The main stages: the situation -> signs -> the choice of the algorithm

The process we have built has shown excellent results for some models, but with the rest we have a poor level of precision recall. At first we decided that the reason was the presence of errors, and tried to use more data and more signs. However, there was no improvement. We analyzed the data more deeply and found out that the problem was that the situations themselves were incorrect.

Take, for example, cases with the requirements of return payment. Reasons for returns may be situations where the product "does not match the description" (Not As Described, NAD) or fraud . But it was a mistake to group both of these reasons in the same model, since bona fide users can document the validity of NAD returns. This problem is solved easily, like a number of others. However, in many cases it is quite difficult to separate the behavior of fraudsters from the activities of normal users, it is necessary to create additional data warehouses and logging pipelines.

For most specialists working in the field of machine learning, they will consider it obvious, but we still want to emphasize once again: if your analyzed situations are not entirely correct, then you have already set the upper limit of accuracy of accuracy and completeness of the classification. If the situations are essentially erroneous, then this limit turns out to be rather low.
Sometimes it happens that until you come across a new type of attack, you don’t know what data you need to determine it, especially if you didn’t work in the conditions of possible risks. Or they worked, but in another field. In this case, you can advise to log everything that is possible. In the future, this information may not just be useful, but even prove invaluable for protection against a new attack vector.

Future prospects

We are constantly working to further improve and develop our fraud forecasting system. The current stage of the company's development and the amount of available resources are reflected in the current architecture. Often, smaller companies can afford to use only a few ML-models and a small team of analysts in production; they have to manually process the data and train the models in unusual cases. Larger firms can afford to create numerous models, widely automate processes and get substantial returns from training models online. Work in an extremely fast-growing company gives you the opportunity to work in a radically changing landscape from year to year, so the training pipelines need to be constantly modified.
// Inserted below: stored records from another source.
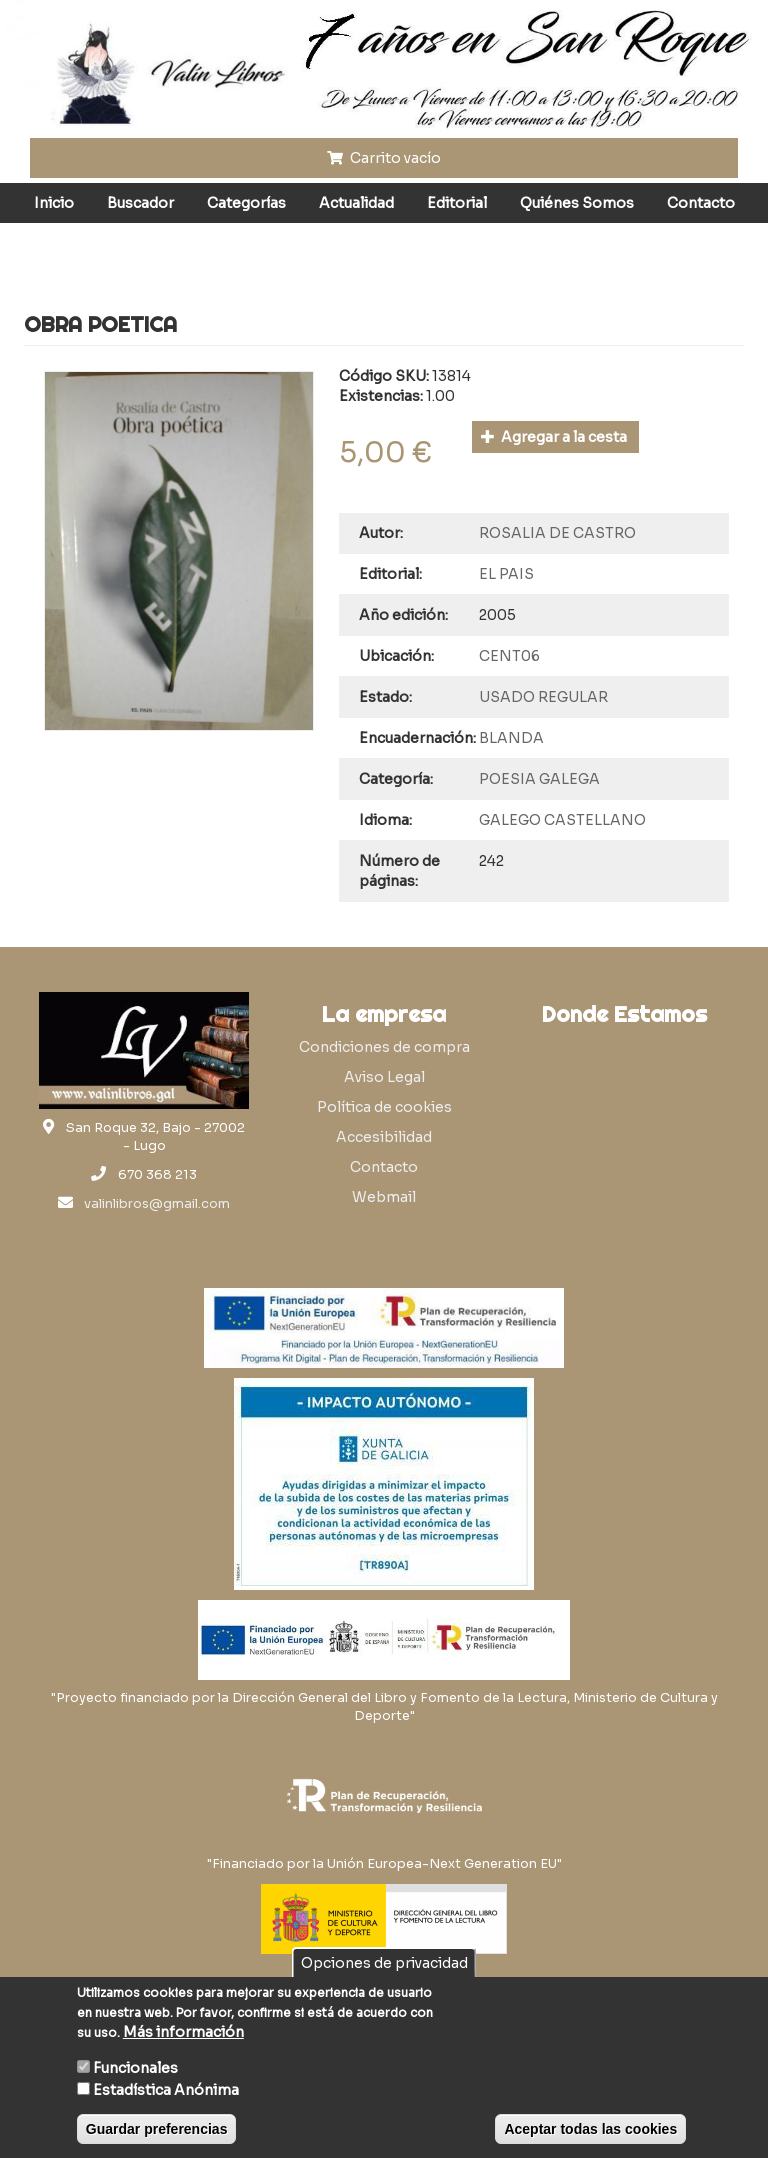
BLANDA (511, 738)
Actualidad (356, 203)
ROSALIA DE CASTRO (557, 533)
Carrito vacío (384, 158)
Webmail (384, 1197)
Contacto (701, 203)
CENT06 (509, 656)
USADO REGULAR (543, 697)
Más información (183, 2032)
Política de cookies (384, 1107)
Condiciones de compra (384, 1047)
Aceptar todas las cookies (590, 2129)
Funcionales (135, 2068)
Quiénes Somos (577, 203)
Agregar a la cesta (554, 437)
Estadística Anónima (166, 2090)
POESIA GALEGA (539, 779)
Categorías (246, 203)
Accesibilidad (384, 1137)
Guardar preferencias (157, 2129)
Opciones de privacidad (384, 1963)
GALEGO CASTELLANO (562, 820)
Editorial (457, 203)
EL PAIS (506, 574)
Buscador (140, 203)
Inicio (54, 203)
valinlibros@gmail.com (157, 1204)
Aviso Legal (384, 1077)
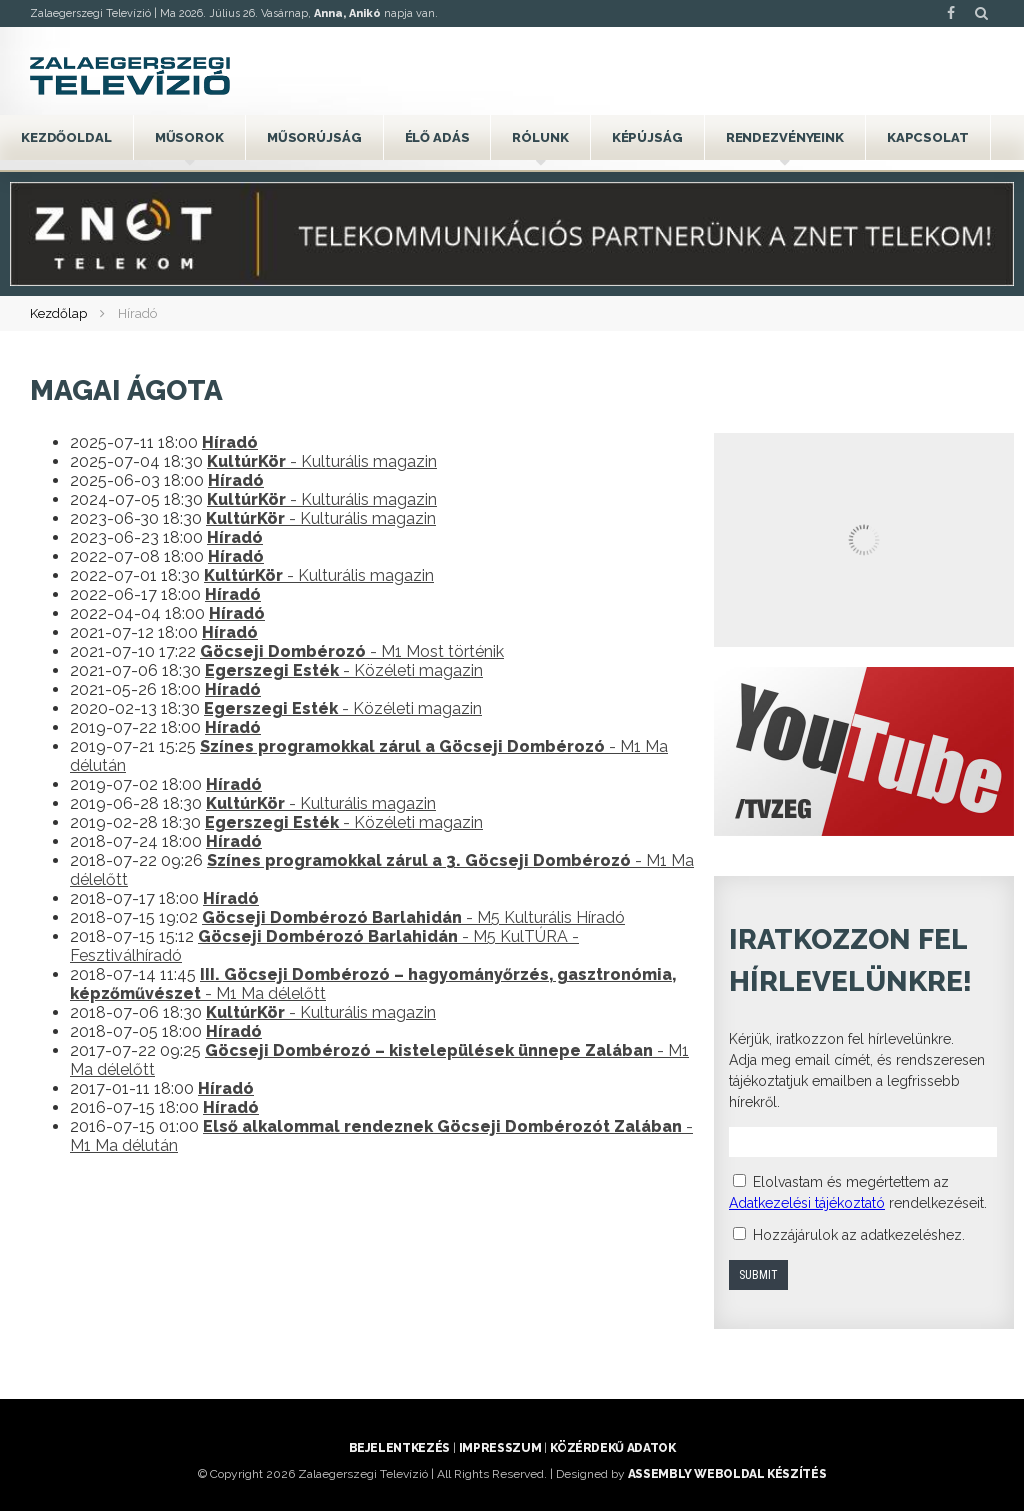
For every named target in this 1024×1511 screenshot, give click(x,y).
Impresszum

With the development of our tools and techniques, investing in further improving learning algorithms is becoming increasingly important. Probably, our efforts will shift towards testing new algorithms, wider introduction of online learning models and modernizing the framework so that it can work with more voluminous data sets. Some of the most significant opportunities for improving models are based on the uniqueness of the information we accumulate, the sets of features and other aspects that we cannot voice for understandable reasons. Nevertheless, we are interested in sharing experience with other development teams. Write to us!